Struct FilterMap

pub struct FilterMap<'g, BaseNodeWeight, BaseEdgeWeight, NodeWeight, EdgeWeight, Graph: Graph<BaseNodeWeight, BaseEdgeWeight>> { /* private fields */ }

FilterMap is a graph representation that is designed to abstractly implement a wide range of possible Queries on a Graph object.

Given an underlying base graph object, it can:

• Create a subgraph, filtering out nodes and edges based on a provided condition. Indices remain stable under those transformations.
• Apply transformations to the node and edge weights. The new weights can reference the weights of the old graph as rust objects.

However it is not possible to change the structure beyond that.

The most general way to create a FilterMap graph is to use the constructor general_filter_map, which applies filters and transformations at the same time, with the possibility to consider the entire graph structure for each individual graph element transformation. For most use cases the simpler, derived constructors that only do part of that might be more appropriate.

Note that the base graph is required to outlive the generated FilterMap Graph, since the graph structure is borrowed from the base graph.

Implementations

impl<'g, BaseNodeWeight, BaseEdgeWeight, NodeWeight, EdgeWeight, Graph: Graph<BaseNodeWeight, BaseEdgeWeight>> FilterMap<'g, BaseNodeWeight, BaseEdgeWeight, NodeWeight, EdgeWeight, Graph>

pub fn new( base_graph: &'g Graph, node_map: HashMap<Graph::NodeRef, NodeWeight>, edge_map: HashMap<Graph::EdgeRef, EdgeWeight>, ) -> Self

The most low level constructor offered by this module. Usually its more comfortable to use one of the functional constructors below.

Creates a new FilterMap Graph directly from the corresponding node and edge maps provided as HashMaps.

It is the responsibility of the callee to ensure that provided edges only point to valid node indices that haven’t been removed from the node map.

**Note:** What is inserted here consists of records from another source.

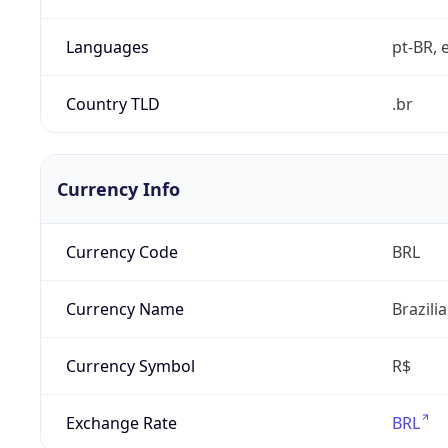
Languages
pt-BR, e
Country TLD
.br
Currency Info
Currency Code
BRL
Currency Name
Brazili
Currency Symbol
R$
Exchange Rate
BRL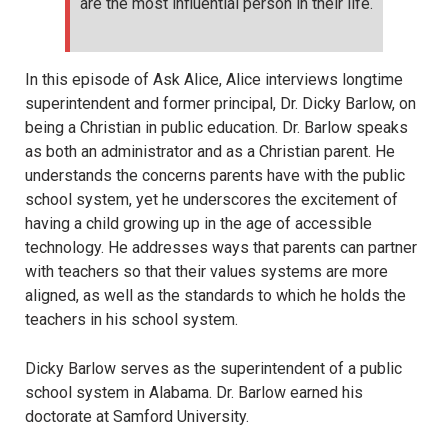
are the most influential person in their life.
In this episode of Ask Alice, Alice interviews longtime
superintendent and former principal, Dr. Dicky Barlow, on
being a Christian in public education. Dr. Barlow speaks
as both an administrator and as a Christian parent. He
understands the concerns parents have with the public
school system, yet he underscores the excitement of
having a child growing up in the age of accessible
technology. He addresses ways that parents can partner
with teachers so that their values systems are more
aligned, as well as the standards to which he holds the
teachers in his school system.
Dicky Barlow serves as the superintendent of a public
school system in Alabama. Dr. Barlow earned his
doctorate at Samford University.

pub fn general_filter_map<NodeFn, EdgeFn>( base_graph: &'g Graph, node_fn: NodeFn, edge_fn: EdgeFn, ) -> Self

where NodeFn: Fn(&'g Graph, Graph::NodeRef) -> Option<NodeWeight>, EdgeFn: Fn(&'g Graph, Graph::EdgeRef) -> Option<EdgeWeight>,

Creates a new Graph derived from the base graph, both filtering nodes and edges and mapping their weights to new values.

node_fn takes a function closure that can either return None, to remove that node from the derived graph, or Some(weight) to keep it and at the same time equip it with a possibly new value for weight. edge_fn works similarly but with edges.

By also passing a reference to the base graph into these closures this can be used to accomplish quite complex graph filtering and mapping. For example the this can be used to query the adjacent graph elements of the element currently considered.

For simpler cases it might be more appropriate to use one of the derived constructors.

pub fn weight_filter_map<NodeFn, EdgeFn>( base_graph: &'g Graph, node_fn: NodeFn, edge_fn: EdgeFn, ) -> Self

where NodeFn: Fn(&'g BaseNodeWeight) -> Option<NodeWeight>, EdgeFn: Fn(&'g BaseEdgeWeight) -> Option<EdgeWeight>, BaseNodeWeight: 'g, BaseEdgeWeight: 'g,

Creates a new graph derived from the base graph, similarly to general_filter_map.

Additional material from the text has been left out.